### Supplied records

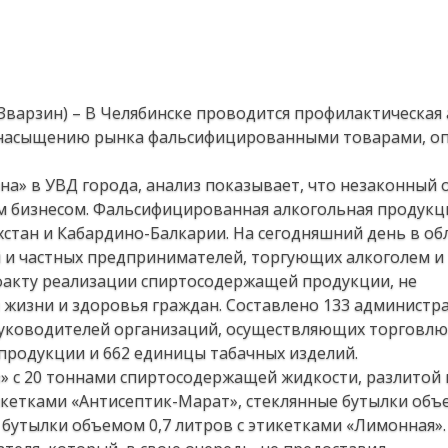
 Зварзин) – В Челябинске проводится профилактическая
ть насыщению рынка фальсифицированными товарами, о
а» в УВД города, анализ показывает, что незаконный 
м бизнесом. Фальсифицированная алкогольная продукц
ахстан и Кабардино-Балкарии. На сегодняшний день в о
 и частных предпринимателей, торгующих алкоголем и 
 факту реализации спиртосодержащей продукции, не
жизни и здоровья граждан. Составлено 133 администр
руководителей организаций, осуществляющих торговлю
продукции и 662 единицы табачных изделий.
» с 20 тоннами спиртосодержащей жидкости, разлитой 
икетками «Антисептик-Марат», стеклянные бутылки объ
 бутылки объемом 0,7 литров с этикетками «Лимонная».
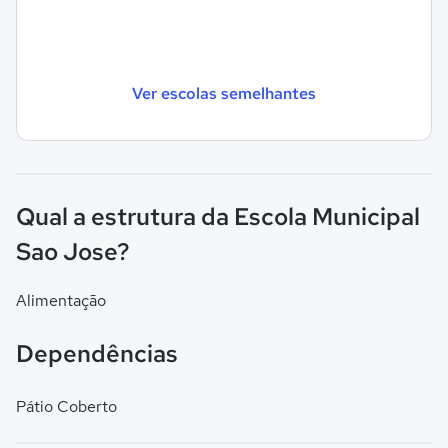
Ver escolas semelhantes
Qual a estrutura da Escola Municipal
Sao Jose?
Alimentação
Dependências
Pátio Coberto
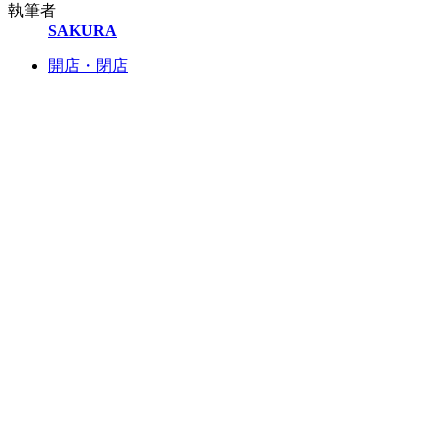
執筆者
SAKURA
開店・閉店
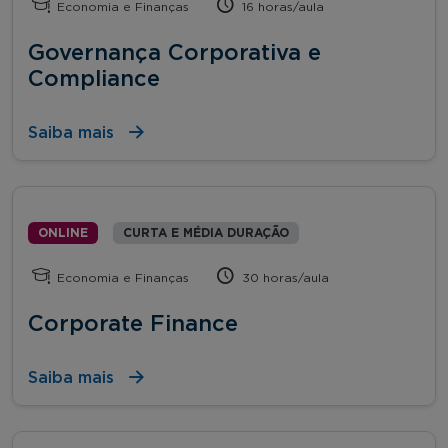
Economia e Finanças
16 horas/aula
Governança Corporativa e
Compliance
Saiba mais
ONLINE
CURTA E MÉDIA DURAÇÃO
Economia e Finanças
30 horas/aula
Corporate Finance
Saiba mais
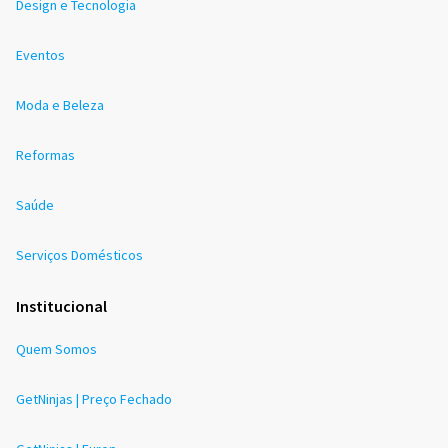
Design e Tecnologia
Eventos
Moda e Beleza
Reformas
Saúde
Serviços Domésticos
Institucional
Quem Somos
GetNinjas | Preço Fechado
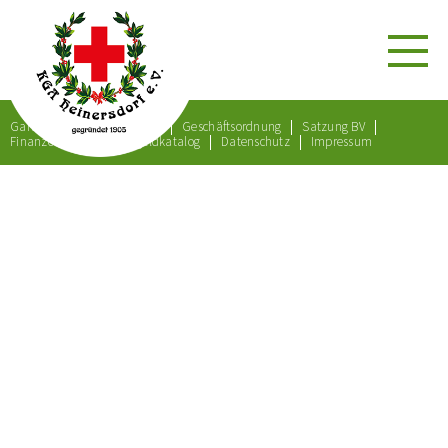
Gartenordnung
Satzung
Geschäftsordnung
Satzung BV
Finanzordnung
Bußgeldkatalog
Datenschutz
Impressum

### What the task requires
All lines from the one containing "Governança Corporativa e" through the final line of the entries above must be restated word for word, pictures excluded.

### Answer below
Governança Corporativa e
Compliance
Saiba mais
ONLINE
CURTA E MÉDIA DURAÇÃO
Economia e Finanças
30 horas/aula
Corporate Finance
Saiba mais
Design e Tecnologia
Eventos
Moda e Beleza
Reformas
Saúde
Serviços Domésticos
Institucional
Quem Somos
GetNinjas | Preço Fechado
Gartenordnung
Satzung
Geschäftsordnung
Satzung BV
Finanzordnung
Bußgeldkatalog
Datenschutz
Impressum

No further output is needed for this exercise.